Figure Data Breach Exposes 1 Million Accounts

▼ Summary
– Hackers stole personal data from nearly 1 million accounts after breaching Figure Technology Solutions via a social engineering attack.
– The exposed data included email addresses, names, phone numbers, physical addresses, and dates of birth from January 2026.
– The extortion group ShinyHunters claimed responsibility, leaking 2.5GB of data and adding Figure to its dark web leak site.
– This breach is part of a broader campaign where attackers use voice phishing to trick employees into providing login credentials and MFA codes.
– The campaign has targeted over 100 organizations, providing attackers access to connected enterprise applications after compromising single sign-on accounts.

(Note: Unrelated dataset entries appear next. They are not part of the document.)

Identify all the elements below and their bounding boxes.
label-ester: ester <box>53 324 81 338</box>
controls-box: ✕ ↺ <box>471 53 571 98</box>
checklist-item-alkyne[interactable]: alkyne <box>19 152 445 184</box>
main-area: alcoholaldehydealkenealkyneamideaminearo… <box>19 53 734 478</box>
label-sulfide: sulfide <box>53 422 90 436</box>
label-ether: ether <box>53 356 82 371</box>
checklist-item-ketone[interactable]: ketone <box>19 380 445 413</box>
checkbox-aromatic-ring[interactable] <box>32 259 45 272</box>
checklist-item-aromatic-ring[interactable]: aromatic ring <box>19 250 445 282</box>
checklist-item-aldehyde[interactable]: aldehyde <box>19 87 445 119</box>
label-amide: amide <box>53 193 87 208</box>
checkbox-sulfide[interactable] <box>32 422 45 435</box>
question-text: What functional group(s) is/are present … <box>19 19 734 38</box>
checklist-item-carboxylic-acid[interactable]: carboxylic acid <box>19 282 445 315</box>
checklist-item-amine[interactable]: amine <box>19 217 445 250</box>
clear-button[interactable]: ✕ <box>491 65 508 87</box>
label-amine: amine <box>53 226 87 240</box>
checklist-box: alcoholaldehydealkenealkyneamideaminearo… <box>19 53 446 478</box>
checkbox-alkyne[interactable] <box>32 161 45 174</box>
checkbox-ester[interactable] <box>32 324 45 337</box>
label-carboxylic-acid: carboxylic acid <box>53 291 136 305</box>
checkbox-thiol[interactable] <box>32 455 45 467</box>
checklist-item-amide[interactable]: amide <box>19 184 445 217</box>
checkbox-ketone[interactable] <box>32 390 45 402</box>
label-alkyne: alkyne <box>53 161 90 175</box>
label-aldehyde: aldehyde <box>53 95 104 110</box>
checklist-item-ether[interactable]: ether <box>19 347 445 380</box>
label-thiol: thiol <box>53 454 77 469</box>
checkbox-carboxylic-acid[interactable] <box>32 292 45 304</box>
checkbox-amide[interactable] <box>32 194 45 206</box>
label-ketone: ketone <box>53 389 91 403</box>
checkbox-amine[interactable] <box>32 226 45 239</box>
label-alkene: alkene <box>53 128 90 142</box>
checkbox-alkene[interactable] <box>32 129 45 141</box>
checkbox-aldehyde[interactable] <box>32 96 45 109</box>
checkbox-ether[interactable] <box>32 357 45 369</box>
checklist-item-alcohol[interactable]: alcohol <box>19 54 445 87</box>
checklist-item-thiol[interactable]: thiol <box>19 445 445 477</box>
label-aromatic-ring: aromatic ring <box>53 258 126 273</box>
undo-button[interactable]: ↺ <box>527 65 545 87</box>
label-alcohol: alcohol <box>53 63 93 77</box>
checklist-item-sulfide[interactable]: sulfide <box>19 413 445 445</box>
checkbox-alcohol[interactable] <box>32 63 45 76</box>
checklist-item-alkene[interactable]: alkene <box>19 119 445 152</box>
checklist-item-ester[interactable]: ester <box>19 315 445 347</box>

A significant data breach at blockchain-based financial services firm Figure Technology Solutions has compromised the personal information of nearly one million individuals. The incident, which the company attributes to a sophisticated social engineering attack, resulted in the theft of sensitive customer data, including names, email addresses, phone numbers, physical addresses, and dates of birth. This breach underscores the persistent threat that targeted phishing campaigns pose to organizations, regardless of their technological sophistication.
The company, which utilizes blockchain technology for lending and borrowing services, confirmed that attackers accessed “a limited number of files” after tricking an employee. While Figure has not publicly detailed the scale of the incident, the data breach notification service Have I Been Pwned reported that information from 967,200 accounts was stolen and subsequently posted online. The exposed data reportedly dates back to early 2026.

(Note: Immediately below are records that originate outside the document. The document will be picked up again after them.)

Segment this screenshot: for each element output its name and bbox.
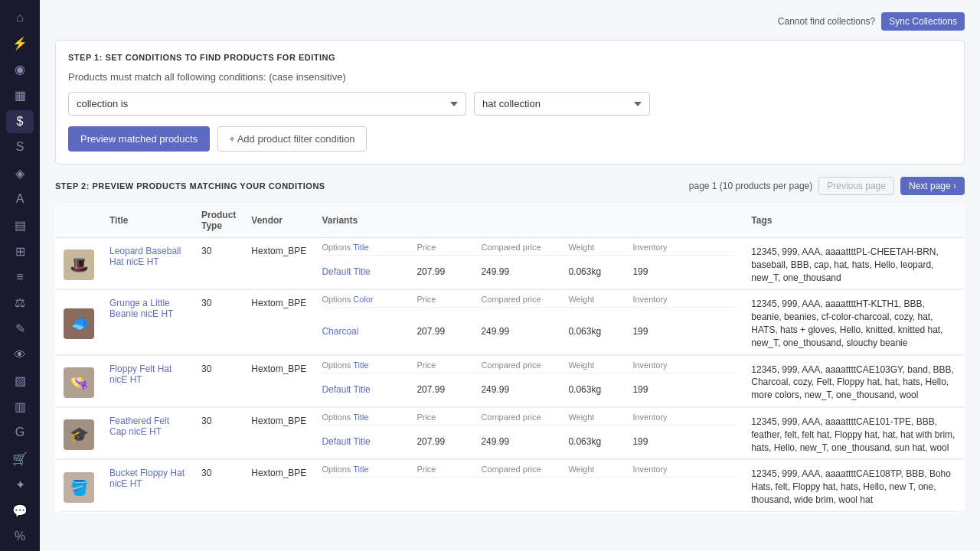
condition-row: collection is title contains vendor is t…: [68, 92, 952, 116]
table-row: 👒Floppy Felt Hat nicE HT30Hextom_BPEOpti…: [56, 355, 965, 383]
header-tags: Tags: [743, 204, 964, 238]
tag-icon[interactable]: ◈: [6, 161, 34, 184]
list-icon[interactable]: ≡: [6, 266, 34, 289]
product-title-cell: Leopard Baseball Hat nicE HT: [102, 238, 194, 289]
product-title-cell: Grunge a Little Beanie nicE HT: [102, 290, 194, 354]
product-vendor-cell: Hextom_BPE: [243, 407, 314, 458]
header-title: Title: [102, 204, 194, 238]
clock-icon[interactable]: ◉: [6, 58, 34, 81]
product-title-link[interactable]: Bucket Floppy Hat nicE HT: [109, 468, 185, 489]
product-type-cell: 30: [194, 355, 243, 406]
variant-header-cell: Options ColorPriceCompared priceWeightIn…: [314, 290, 743, 324]
product-tags-cell: 12345, 999, AAA, aaaattttCAE103GY, band,…: [743, 355, 964, 406]
filter-type-select[interactable]: collection is title contains vendor is t…: [68, 92, 466, 116]
cart-icon[interactable]: 🛒: [6, 447, 34, 470]
product-title-link[interactable]: Leopard Baseball Hat nicE HT: [109, 246, 181, 267]
sync-collections-button[interactable]: Sync Collections: [881, 12, 965, 31]
variant-values-cell: Default Title207.99249.990.063kg199: [314, 265, 743, 289]
condition-description: Products must match all following condit…: [68, 71, 952, 83]
image-icon[interactable]: ▨: [6, 370, 34, 393]
variant-values-cell: Charcoal207.99249.990.063kg199: [314, 324, 743, 354]
action-row: Preview matched products + Add product f…: [68, 126, 952, 152]
product-image-cell: 👒: [56, 355, 103, 406]
variant-header-cell: Options TitlePriceCompared priceWeightIn…: [314, 460, 743, 499]
product-vendor-cell: Hextom_BPE: [243, 290, 314, 354]
product-type-cell: 30: [194, 460, 243, 511]
header-variants: Variants: [314, 204, 743, 238]
speech-icon[interactable]: 💬: [6, 499, 34, 522]
product-vendor-cell: Hextom_BPE: [243, 460, 314, 511]
table-header-row: Title Product Type Vendor Variants Tags: [56, 204, 965, 238]
step1-card: STEP 1: SET CONDITIONS TO FIND PRODUCTS …: [55, 40, 965, 165]
next-page-label: Next page: [909, 181, 951, 191]
home-icon[interactable]: ⌂: [6, 6, 34, 29]
header-vendor: Vendor: [243, 204, 314, 238]
step2-title: STEP 2: PREVIEW PRODUCTS MATCHING YOUR C…: [55, 181, 325, 191]
add-filter-button[interactable]: + Add product filter condition: [217, 126, 366, 152]
main-content: Cannot find collections? Sync Collection…: [40, 0, 980, 551]
product-image: 🎩: [64, 249, 94, 280]
product-image: 🧢: [64, 308, 94, 339]
dollar-icon[interactable]: $: [6, 110, 34, 133]
product-image-cell: 🎓: [56, 407, 103, 458]
grid3-icon[interactable]: ⊞: [6, 240, 34, 262]
lightning-icon[interactable]: ⚡: [6, 32, 34, 55]
barcode-icon[interactable]: ▥: [6, 396, 34, 419]
previous-page-button[interactable]: Previous page: [818, 177, 894, 195]
product-image-cell: 🎩: [56, 238, 103, 289]
sale-icon[interactable]: S: [6, 136, 34, 159]
product-title-cell: Bucket Floppy Hat nicE HT: [102, 460, 194, 511]
product-type-cell: 30: [194, 290, 243, 354]
grid2-icon[interactable]: ▤: [6, 214, 34, 236]
table-row: 🎓Feathered Felt Cap nicE HT30Hextom_BPEO…: [56, 407, 965, 435]
separator-row: [56, 511, 965, 512]
filter-value-select[interactable]: hat collection winter collection summer …: [474, 92, 650, 116]
next-page-button[interactable]: Next page ›: [900, 177, 965, 195]
eye-icon[interactable]: 👁: [6, 344, 34, 367]
table-row: 🎩Leopard Baseball Hat nicE HT30Hextom_BP…: [56, 238, 965, 266]
header-product-type: Product Type: [194, 204, 243, 238]
font-icon[interactable]: A: [6, 187, 34, 210]
product-image: 🎓: [64, 419, 94, 450]
preview-matched-button[interactable]: Preview matched products: [68, 126, 210, 152]
scale-icon[interactable]: ⚖: [6, 292, 34, 315]
product-tags-cell: 12345, 999, AAA, aaaattttCAE101-TPE, BBB…: [743, 407, 964, 458]
table-row: 🪣Bucket Floppy Hat nicE HT30Hextom_BPEOp…: [56, 460, 965, 499]
variant-values-cell: Default Title207.99249.990.063kg199: [314, 435, 743, 459]
product-image: 👒: [64, 367, 94, 398]
product-title-link[interactable]: Grunge a Little Beanie nicE HT: [109, 298, 173, 319]
pagination: page 1 (10 products per page) Previous p…: [689, 177, 965, 195]
product-tags-cell: 12345, 999, AAA, aaaattttHT-KLTH1, BBB, …: [743, 290, 964, 354]
product-image-cell: 🧢: [56, 290, 103, 354]
variant-header-cell: Options TitlePriceCompared priceWeightIn…: [314, 355, 743, 383]
product-type-cell: 30: [194, 407, 243, 458]
product-image-cell: 🪣: [56, 460, 103, 511]
truck-icon[interactable]: ▦: [6, 84, 34, 107]
percent-icon[interactable]: %: [6, 525, 34, 548]
variant-header-cell: Options TitlePriceCompared priceWeightIn…: [314, 407, 743, 435]
product-table: Title Product Type Vendor Variants Tags …: [55, 203, 965, 513]
product-tags-cell: 12345, 999, AAA, aaaattttCAE108TP, BBB, …: [743, 460, 964, 511]
product-title-link[interactable]: Feathered Felt Cap nicE HT: [109, 416, 169, 437]
topbar: Cannot find collections? Sync Collection…: [55, 12, 965, 31]
chevron-right-icon: ›: [953, 181, 956, 191]
puzzle-icon[interactable]: ✦: [6, 473, 34, 496]
product-title-cell: Feathered Felt Cap nicE HT: [102, 407, 194, 458]
product-title-link[interactable]: Floppy Felt Hat nicE HT: [109, 364, 172, 385]
variant-values-cell: [314, 498, 743, 511]
variant-header-cell: Options TitlePriceCompared priceWeightIn…: [314, 238, 743, 266]
pagination-text: page 1 (10 products per page): [689, 181, 812, 191]
product-image: 🪣: [64, 472, 94, 503]
edit-icon[interactable]: ✎: [6, 318, 34, 341]
product-type-cell: 30: [194, 238, 243, 289]
product-tags-cell: 12345, 999, AAA, aaaattttPL-CHEETAH-BRN,…: [743, 238, 964, 289]
cannot-find-text: Cannot find collections?: [778, 16, 875, 27]
step2-header: STEP 2: PREVIEW PRODUCTS MATCHING YOUR C…: [55, 177, 965, 195]
step1-title: STEP 1: SET CONDITIONS TO FIND PRODUCTS …: [68, 53, 952, 62]
product-title-cell: Floppy Felt Hat nicE HT: [102, 355, 194, 406]
product-vendor-cell: Hextom_BPE: [243, 238, 314, 289]
variant-values-cell: Default Title207.99249.990.063kg199: [314, 383, 743, 407]
product-vendor-cell: Hextom_BPE: [243, 355, 314, 406]
sidebar: ⌂ ⚡ ◉ ▦ $ S ◈ A ▤ ⊞ ≡ ⚖ ✎ 👁 ▨ ▥ G 🛒 ✦ 💬 …: [0, 0, 40, 551]
g-icon[interactable]: G: [6, 422, 34, 445]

The notorious ShinyHunters extortion group has claimed responsibility for the hack, adding Figure to its dark web leak site. The group published approximately 2.5 gigabytes of data allegedly taken from thousands of loan applicants. This group has been linked to a string of high-profile breaches in recent weeks, targeting companies across various sectors such as retail, finance, and technology.
Evidence suggests this attack is part of a broader voice phishing (vishing) campaign targeting single sign-on (SSO) credentials. In these schemes, attackers impersonate IT support staff, contacting employees via phone and deceiving them into entering their login credentials and multi-factor authentication codes on fraudulent websites that mimic legitimate company portals. Once they obtain these credentials, the hackers gain access to the victim’s SSO account, which often serves as a gateway to a wide array of connected enterprise applications.

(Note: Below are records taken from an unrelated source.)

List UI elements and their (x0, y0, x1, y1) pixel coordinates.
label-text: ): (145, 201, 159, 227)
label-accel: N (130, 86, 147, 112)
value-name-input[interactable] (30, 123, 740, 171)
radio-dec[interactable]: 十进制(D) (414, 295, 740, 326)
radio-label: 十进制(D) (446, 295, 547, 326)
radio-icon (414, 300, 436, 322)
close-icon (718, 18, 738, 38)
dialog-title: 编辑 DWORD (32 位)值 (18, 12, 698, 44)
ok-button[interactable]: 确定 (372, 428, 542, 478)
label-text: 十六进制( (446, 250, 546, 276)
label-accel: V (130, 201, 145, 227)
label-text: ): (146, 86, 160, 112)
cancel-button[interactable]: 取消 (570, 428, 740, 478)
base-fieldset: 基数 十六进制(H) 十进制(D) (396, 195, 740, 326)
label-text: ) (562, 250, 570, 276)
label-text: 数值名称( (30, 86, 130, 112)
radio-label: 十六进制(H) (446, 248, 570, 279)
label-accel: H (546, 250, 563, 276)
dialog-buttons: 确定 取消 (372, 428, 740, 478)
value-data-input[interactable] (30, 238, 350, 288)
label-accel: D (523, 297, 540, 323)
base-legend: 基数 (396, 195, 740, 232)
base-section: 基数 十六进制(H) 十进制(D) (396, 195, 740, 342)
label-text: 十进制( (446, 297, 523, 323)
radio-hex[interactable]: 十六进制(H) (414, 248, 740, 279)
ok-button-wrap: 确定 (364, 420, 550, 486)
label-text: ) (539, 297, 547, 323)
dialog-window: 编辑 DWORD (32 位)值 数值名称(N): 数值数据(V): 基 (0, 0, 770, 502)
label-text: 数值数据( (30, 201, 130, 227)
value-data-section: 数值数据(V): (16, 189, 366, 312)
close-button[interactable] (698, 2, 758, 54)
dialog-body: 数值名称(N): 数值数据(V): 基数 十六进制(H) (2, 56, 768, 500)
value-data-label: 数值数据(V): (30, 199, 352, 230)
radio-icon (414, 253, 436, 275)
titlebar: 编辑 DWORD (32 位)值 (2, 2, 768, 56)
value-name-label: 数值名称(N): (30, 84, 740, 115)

This method has provided threat actors with access to critical business platforms like Salesforce, Microsoft 365, Google Workspace, and many others. The same campaign is believed to be behind a recent breach at Match Group, the parent company of major dating services including Tinder and Hinge. The tactic highlights how social engineering remains a highly effective vector for bypassing even robust security measures, turning human error into a significant organizational vulnerability.